--- Requirement ---
After locating the line that contains "Delhi HC asks why Delhi Police" in the data below, set down exactly that line and each one after it through the line that contains "several times, the police did not arrest him.", and nothing more.

--- Dataset ---
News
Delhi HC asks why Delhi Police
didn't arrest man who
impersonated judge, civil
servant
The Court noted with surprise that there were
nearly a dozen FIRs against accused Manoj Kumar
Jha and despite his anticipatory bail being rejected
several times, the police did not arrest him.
==
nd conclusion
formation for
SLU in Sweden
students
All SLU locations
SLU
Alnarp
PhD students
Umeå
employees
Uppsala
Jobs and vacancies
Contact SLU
==
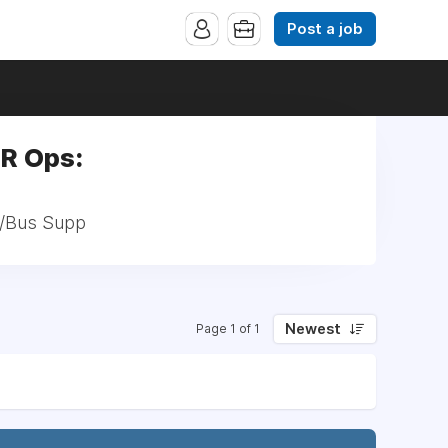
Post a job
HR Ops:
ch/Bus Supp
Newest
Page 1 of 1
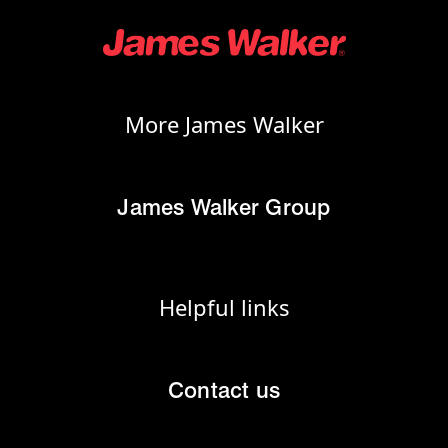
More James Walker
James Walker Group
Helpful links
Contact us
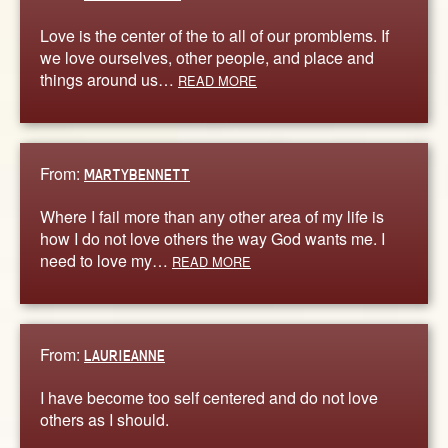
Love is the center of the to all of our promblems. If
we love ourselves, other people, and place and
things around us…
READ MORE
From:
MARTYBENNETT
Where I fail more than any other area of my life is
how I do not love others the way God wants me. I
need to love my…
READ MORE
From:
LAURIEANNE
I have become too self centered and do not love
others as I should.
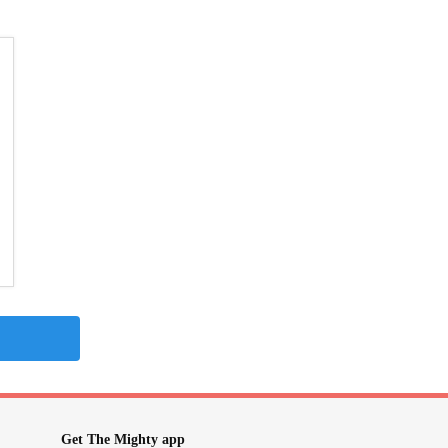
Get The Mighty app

--- Response area ---
Delhi HC asks why Delhi Police
didn't arrest man who
impersonated judge, civil
servant
The Court noted with surprise that there were
nearly a dozen FIRs against accused Manoj Kumar
Jha and despite his anticipatory bail being rejected
several times, the police did not arrest him.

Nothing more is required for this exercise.